Data Storage Exchange
Posted: January 7, 2007
The advent of the internet drove innovation in information services by removing the burden of distribution from content providers and allowing them to focus on content creation. When distribution service (in the form of internet connectivity) became a commodity, services providers (ISPs) competing on price were pressured to innovate to reduce costs of the commodity. At the same time, the lowered cost of distribution caused information providers to face greater competition from each other while having more resources to dedicate directly to improving their products. Such shifts toward standardized products, or "commodification," is a central theme of free markets, where it could be said that "anything that can be treated as a commodity, will be treated as a commodity." One such service that will likely experience a strong move toward commodification in the near future is hosted data storage. This article discusses a way to create an optimal marketplace for commodity data storage service using an exchange for buying and selling standardized service contracts. Such an exchange would create pressure on specialized data centers to provide storage service at a lower cost, reduce the capital expeditures of data-intensive software services companies, and create arbitrage opportunities for those inventive enough to mix and match buyers and sellers in non-obvious ways.
Information technology applications are already being segmented and delivered as component services, bringing increasing benefits of specialization and economies of scale to complete solutions. The current generation of innovation has seen a major shift to "software as a service," where applications are hosted and run by the software provider and accessed by a thin client over a network (typically a web browser). This model is displacing the traditional software sale of thick client applications because the burden of installing and running the necessary hardware and software stack is transfered from the customer to the service provider. Lower per-user cost is achieved as the service provider is able to more efficiently serve all users than each customer building a hardware/software stack from scratch.
A standardized storage service market would therefore be a logical next step in this commodification: rather than supplying specific information in a standard form (html) for a monthly fee, the storage of raw data would be broken out as it's own service accessed in it's standard form (ones and zeros). In this situation, the procurement and administration of data storage hardware would no longer be the burden of the software service provider, but would rather be handled by dedicated data centers that can serve up files with adequate speed and reliability. Much like the move to web services for applications simplifies the IT requirements of end users down to administration of a simple web browser, the adoption of storage as a service would allow software service providers to specialize in only the development and running of their software while outsourcing the task of building and maintaining a large storage grid.

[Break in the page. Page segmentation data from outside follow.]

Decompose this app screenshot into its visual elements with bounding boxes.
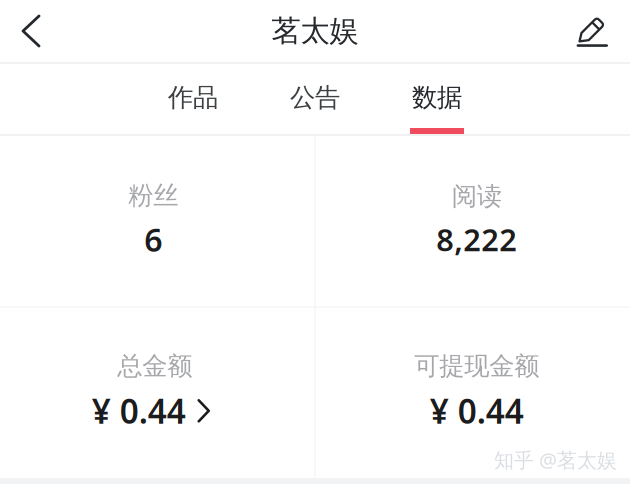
staticText: 总金额 (117, 351, 192, 382)
staticText: 阅读 (452, 181, 502, 212)
button[interactable]: 作品 (132, 64, 254, 134)
staticText: ¥ 0.44 (92, 389, 186, 433)
button[interactable]: 公告 (254, 64, 376, 134)
staticText: 数据 (412, 82, 462, 113)
staticText: 6 (144, 218, 162, 261)
staticText: 粉丝 (128, 180, 178, 211)
staticText: 可提现金额 (414, 351, 539, 382)
button[interactable]: Edit (554, 0, 630, 62)
staticText: ¥ 0.44 (430, 389, 524, 433)
staticText: 公告 (290, 82, 340, 113)
staticText: 知乎 @茗太娱 (494, 446, 617, 473)
staticText: 8,222 (436, 219, 517, 260)
button[interactable]: Back (0, 0, 62, 62)
button[interactable]: 总金额 (0, 308, 314, 478)
button[interactable]: 数据 (376, 64, 498, 134)
staticText: 作品 (168, 82, 218, 113)
staticText: 茗太娱 (272, 13, 358, 49)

Consider a hypothetical startup company that has developed a new business model for delivering High-Definition video content over the web. The primary costs for the business are the development of the business model, the software development, and a large data center to serve the files to customers. The business model and software make up the company's competitive advantage and are desirable investments. The data center, however, is a large capital expenditure that provides no real competitive advantage (although poor execution of the data center would swiftly kill the business). By purchasing storage contracts from companies specializing in storage services, the storage service provider can deliver a lower per-unit cost for storage, while the HD-video company can focus on supplying a user interface and legal contracts between the video files and the consumer.
Another natural application for such a market would be a service that provides off-site backups. For small companies and individuals, this is often both a must-have service and painfully expensive. Currently, third-party providers of such a service must manage both the software that synchronizes a user's files with an off-site data store and manage the data store itself. If a market existed for instantly purchasing additional data storage per unit time, then the service provider could pay for the exact amount of storage it's customers use without any additional capital expenditure. This would reduce the cost of entry into the off-site backup market considerably, which would in turn increase the likelihood of greater innovation in the available products and lower prices.
Exchange Mechanics
The fundamental use of the storage service exchange would be to buy and sell a standard unit of storage capacity with a variable level of performance for a variable length of time. An openly published protocol would be used as the mechanism to handle access to the storage service being traded and to report performance metrics back to the exchange for future listing.
Service Delivery
The delivery of the service from seller to buyer would require a standard protocol in order to ensure that buyers are able to swap out the service of different providers seamlessly (with little cost as compared to extending their service contract with their current provider). The protocol would also require the buyer's software client to collect performance metrics of the service so that the seller would be listed appropriately on the exchange in the future. The last key feature of the software would be the ability to redirect the service requests to one or more other clients. This would allow reselling of service contracts and enable arbitrage and futures opportunities as described below.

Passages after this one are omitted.